A chance to talk for hours about Latter Days Saints? He'd love to. And so would his good lady wife.

Mind you, if you think his good lady wife is actually hard at work back in the kitchen, you're obviously not paying close enough attention to the ominous noises in Mr Reed's dimly-lit house.

We can only assume the good Sisters are so overjoyed someone's actually taken them up on their offer to chat that they don't notice the sinister turn Mr Reed's conversation seems to be taking.

Well, I say sinister. After ten minutes or so, Mr Reed's endless, anti-Mormon arguments start to sound like Richard Dawkins at his most nit-picking.

But horror audiences don't live by anti-religion arguments alone. Heretic is written and directed by Scott Beck and Bryan Woods, who made the entertaining sci-fi shocker A Quiet Place.

And they realise that sooner or later they need to ramp up the frights.

So eventually the doors bolt, the lights flicker, the walls creak, and the now diabolic Mr Reed is giving poor Sister Barnes and Sister Paxton a terrible choice.

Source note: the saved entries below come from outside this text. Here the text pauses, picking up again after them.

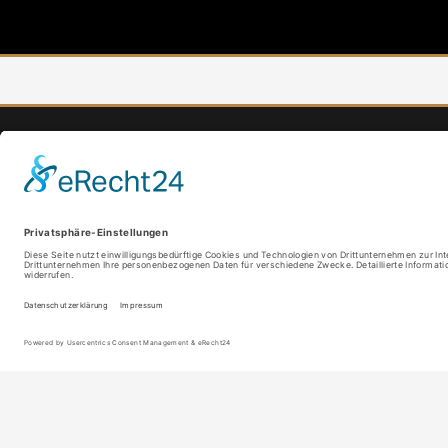
MENÜ
Vita
News
Auftritte
Bands
Diskografie
Galerie
Downloads
Pressestimmen
Impressum
Datenschutzerklärung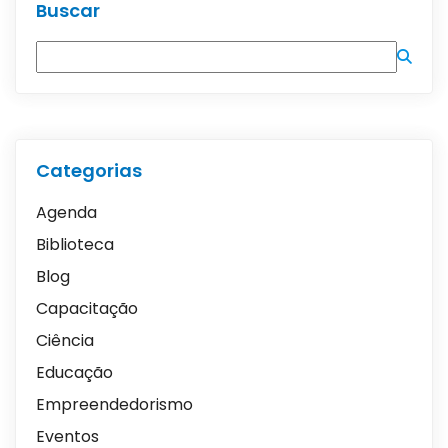
Buscar
Categorias
Agenda
Biblioteca
Blog
Capacitação
Ciência
Educação
Empreendedorismo
Eventos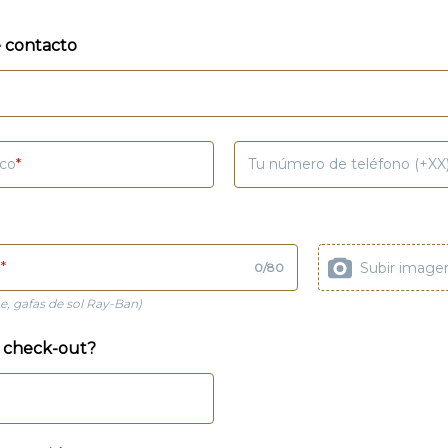
 contacto
ico
Tu número de teléfono (+XX
o
Subir image
0
/
80
ne, gafas de sol Ray-Ban)
l check-out?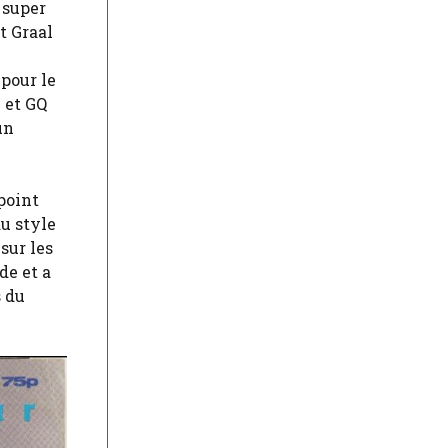
 super
t Graal
pour le
e et GQ
un
point
u style
sur les
de et a
s du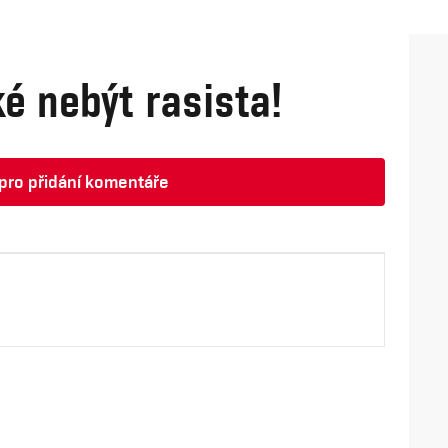
ké nebýt rasista!
t pro přidání komentáře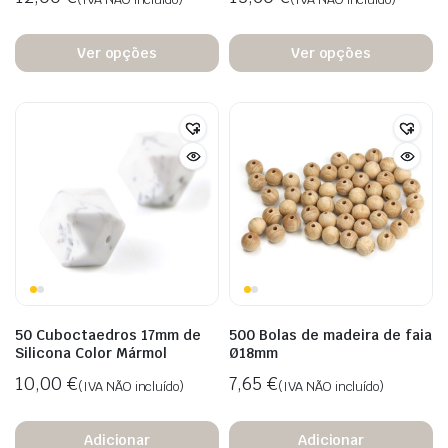
Ver opções
Ver opções
50 Cuboctaedros 17mm de
500 Bolas de madeira de faia
Silicona Color Mármol
Ø18mm
10,00
€
7,65
€
(IVA NÃO incluído)
(IVA NÃO incluído)
Adicionar
Adicionar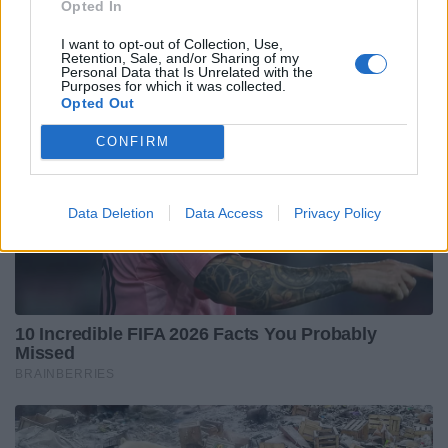
Video Analyst
: Francesco Chiarello
Opted In
I want to opt-out of Collection, Use,
Retention, Sale, and/or Sharing of my
Personal Data that Is Unrelated with the
Purposes for which it was collected.
Opted Out
CONFIRM
Data Deletion
Data Access
Privacy Policy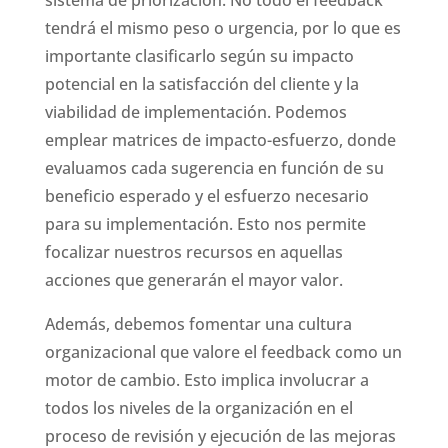
tendrá el mismo peso o urgencia, por lo que es
importante clasificarlo según su impacto
potencial en la satisfacción del cliente y la
viabilidad de implementación. Podemos
emplear matrices de impacto-esfuerzo, donde
evaluamos cada sugerencia en función de su
beneficio esperado y el esfuerzo necesario
para su implementación. Esto nos permite
focalizar nuestros recursos en aquellas
acciones que generarán el mayor valor.
Además, debemos fomentar una cultura
organizacional que valore el feedback como un
motor de cambio. Esto implica involucrar a
todos los niveles de la organización en el
proceso de revisión y ejecución de las mejoras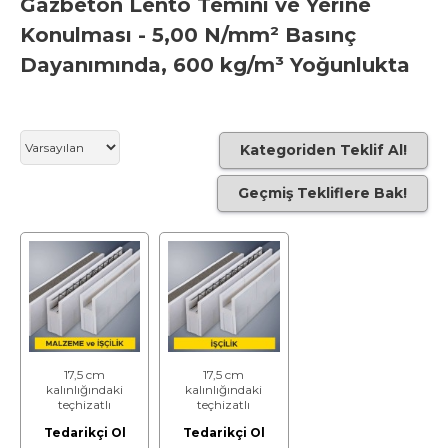
Gazbeton Lento Temini ve Yerine
Konulması - 5,00 N/mm² Basınç
Dayanımında, 600 kg/m³ Yoğunlukta
Kategoriden Teklif Al!
Geçmiş Tekliflere Bak!
17,5 cm
17,5 cm
kalınlığındaki
kalınlığındaki
teçhizatlı
teçhizatlı
gazbeton lento
gazbeton lento
Tedarikçi Ol
Tedarikçi Ol
temini ve yerine
temini ve yerine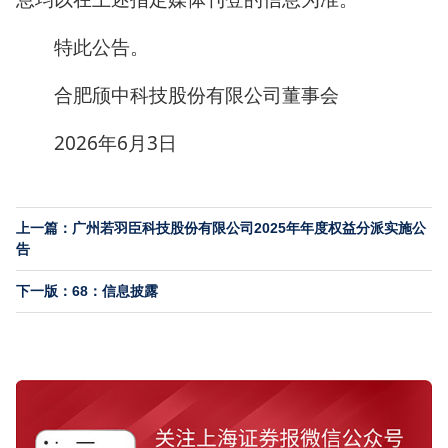
特此公告。
合肥颀中科技股份有限公司董事会
2026年6月3日
上一篇：广州若羽臣科技股份有限公司2025年年度权益分派实施公
告
下一版：68：信息披露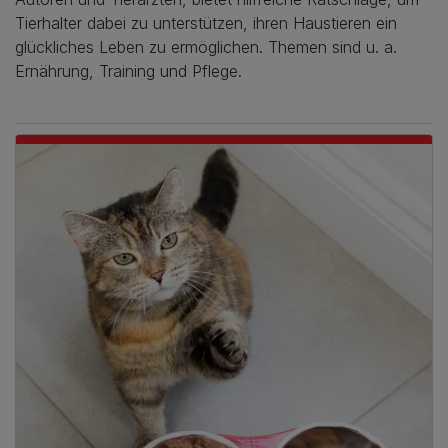
Tierhalter dabei zu unterstützen, ihren Haustieren ein
glückliches Leben zu ermöglichen. Themen sind u. a.
Ernährung, Training und Pflege.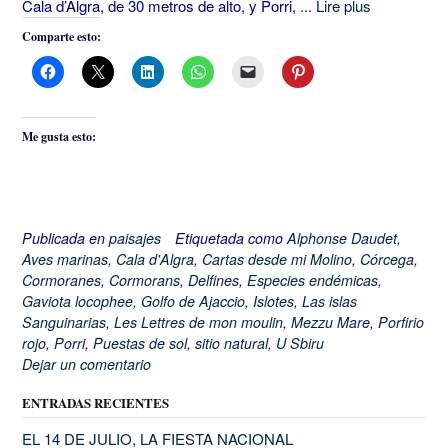
Cala d’Algra, de 30 metros de alto, y Porri,
... Lire plus
Comparte esto:
Me gusta esto:
Publicada en
paisajes
Etiquetada como
Alphonse Daudet
,
Aves marinas
,
Cala d'Algra
,
Cartas desde mi Molino
,
Córcega
,
Cormoranes
,
Cormorans
,
Delfines
,
Especies endémicas
,
Gaviota locophee
,
Golfo de Ajaccio
,
Islotes
,
Las islas
Sanguinarias
,
Les Lettres de mon moulin
,
Mezzu Mare
,
Porfirio
rojo
,
Porri
,
Puestas de sol
,
sitio natural
,
U Sbiru
Dejar un comentario
ENTRADAS RECIENTES
EL 14 DE JULIO, LA FIESTA NACIONAL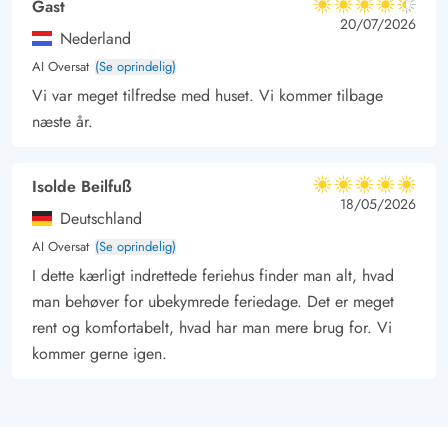
Gast
4.5 ud af 5
4.5 ud af 5
4.5 out of 5
20/07/2026
legeplads samt muligheden for at møde klappedyr, hvilket
Nederland
garanterer timevis af leg og glæde.
AI Oversat
(Se oprindelig)
Der er 12 kilometer til stranden, hvor I kan tilbringe dagen med
Vi var meget tilfredse med huset. Vi kommer tilbage
at bygge sandslotte og tage en forfriskende dukkert i havet.
næste år.
I den nærliggende by Oksbøl er der yderligere oplevelser at
udforske, såsom en svømmehal, Escape House events,
Isolde Beilfuß
Junglefun samt det interessante Museum Flugt, der tilbyder en
5 ud af 5
5 ud af 5
5 out of 5
18/05/2026
Deutschland
dybere indsigt i områdets historie. Der er noget at finde for
AI Oversat
(Se oprindelig)
enhver smag og aldersgruppe i denne skønne del af Danmark.
I dette kærligt indrettede feriehus finder man alt, hvad
man behøver for ubekymrede feriedage. Det er meget
rent og komfortabelt, hvad har man mere brug for. Vi
kommer gerne igen.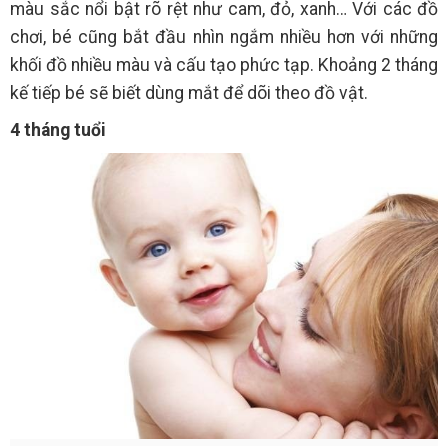
màu sắc nổi bật rõ rệt như cam, đỏ, xanh… Với các đồ
chơi, bé cũng bắt đầu nhìn ngắm nhiều hơn với những
khối đồ nhiều màu và cấu tạo phức tạp. Khoảng 2 tháng
kế tiếp bé sẽ biết dùng mắt để dõi theo đồ vật.
4 tháng tuổi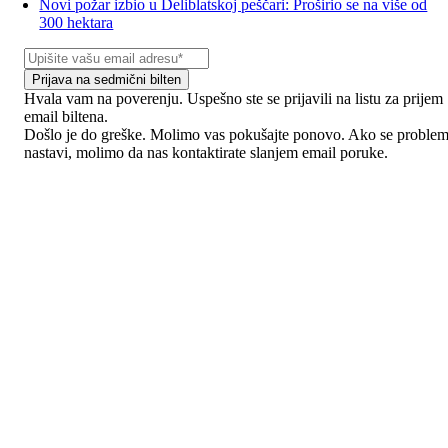
Novi požar izbio u Deliblatskoj peščari: Proširio se na više od
300 hektara
Prijava na sedmični bilten
Hvala vam na poverenju. Uspešno ste se prijavili na listu za prijem
email biltena.
Došlo je do greške. Molimo vas pokušajte ponovo. Ako se proble
nastavi, molimo da nas kontaktirate slanjem email poruke.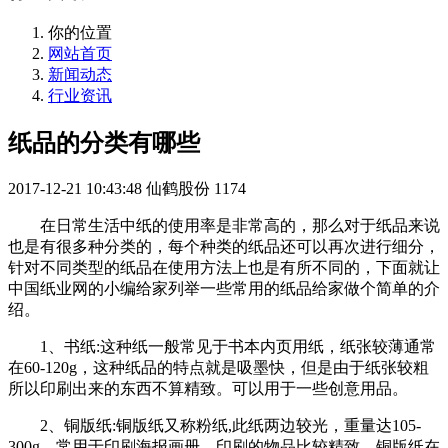
你的位置
网站首页
新闻动态
行业资讯
纸品的分类有哪些
2017-12-21 10:43:48
仙鹤股份
1174
在日常生活中纸的使用率是非常高的，那么对于纸品来说
也是有很多种分类的，每个种类的纸品还可以再次进行细分，
针对不同类型的纸品在使用方法上也是有所不同的，下面就让
中国纸业网的小编给家列举一些常用的纸品给家做个简单的介
绍。
1、书纸:这种纸一般常见于书本内页用纸，纸张较薄通常
在60-120g，这种纸品的特点就是吸墨快，但是由于纸张较粗
所以印刷出来的东西不算精致。可以用于一些创意用品。
2、铜版纸:铜版纸又称粉纸,此纸两边较光，重量达105-
300g，常用于印刷海报画册，印刷的物品比较精致。铜版纸在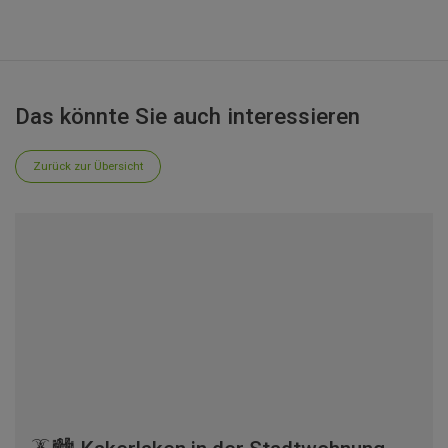
Das könnte Sie auch interessieren
Zurück zur Übersicht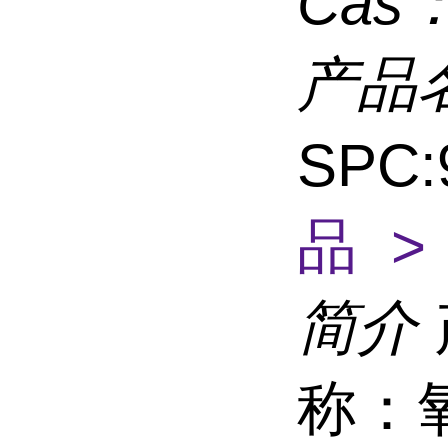
Cas
产品
SPC:
品 >
简介
称：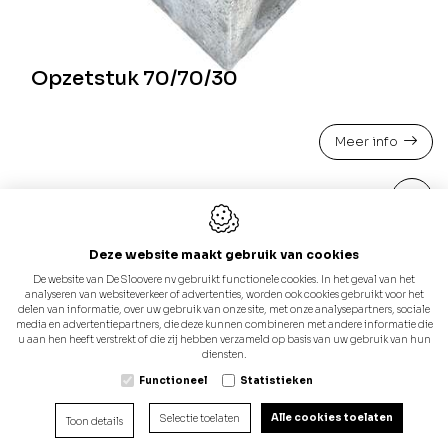
Opzetstuk 70/70/30
Meer info
Deze website maakt gebruik van cookies
De website van De Sloovere nv gebruikt functionele cookies. In het geval van het
analyseren van websiteverkeer of advertenties, worden ook cookies gebruikt voor het
delen van informatie, over uw gebruik van onze site, met onze analysepartners, sociale
media en advertentiepartners, die deze kunnen combineren met andere informatie die
u aan hen heeft verstrekt of die zij hebben verzameld op basis van uw gebruik van hun
diensten.
Functioneel
Statistieken
Alle cookies toelaten
Selectie toelaten
Toon details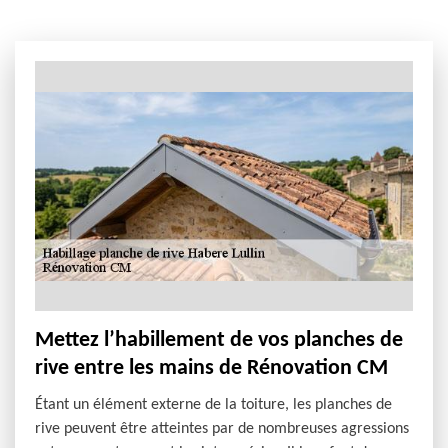
Mettez l’habillement de vos planches de
rive entre les mains de Rénovation CM
Étant un élément externe de la toiture, les planches de
rive peuvent être atteintes par de nombreuses agressions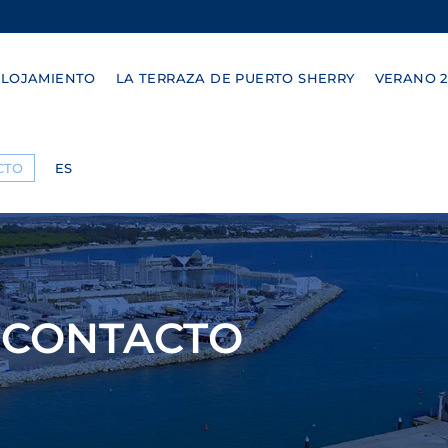
ALOJAMIENTO
LA TERRAZA DE PUERTO SHERRY
VERANO 2
CTO
ES
CONTACTO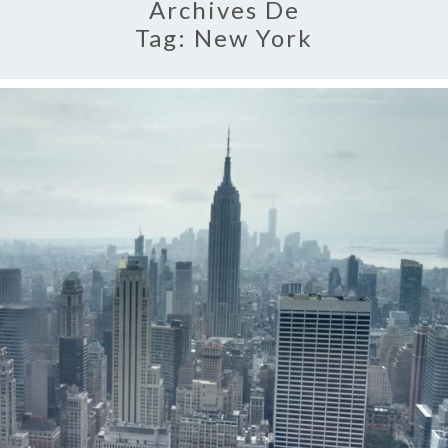
Archives De
Tag:
New York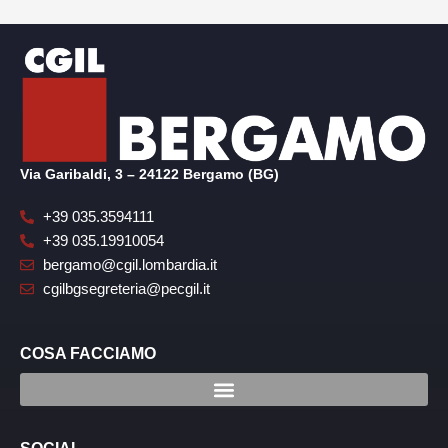
Via Garibaldi, 3 – 24122 Bergamo (BG)
+39 035.3594111
+39 035.19910054
bergamo@cgil.lombardia.it
cgilbgsegreteria@pecgil.it
COSA FACCIAMO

Do they take the door marked "Belief", or the one marked - follow me closely here - "Disbelief"?

And before you realise it, Heretic has become my least favourite horror sub-genre - "the elaborate game."

You know, where the villain lures his victims in and takes them through a fiendishly intricate series of rooms, staircases, booby-trapped tunnels - presumably built on the off-chance of Mormons visiting. And all to... I don't know, to test their faith or something.

Setting up all this nonsense to bully two dim young missionaries is A, unsporting, B, unbelievable and C, incredibly unbelievable.

There is some marginal pleasure watching Grant enjoying himself at the film's expense.

Just as Mr Reed sneers at his young victims' beliefs, you get the idea that Grant - having safely banked his paycheck - is free to do the same with Heretic.

Flying in the face of probability, Heretic has picked up better reviews than you'd expect.

A nasty horror film, based on shaky religious arguments and all part of a random game - as I say, several shades of not my sort of thing.

But it would be a dull old world if we all thought the same way I do about tosh like this - or indeed, I suspect, the same way Grant thinks.

And in the end, a film like Heretic boils down to a matter of belief.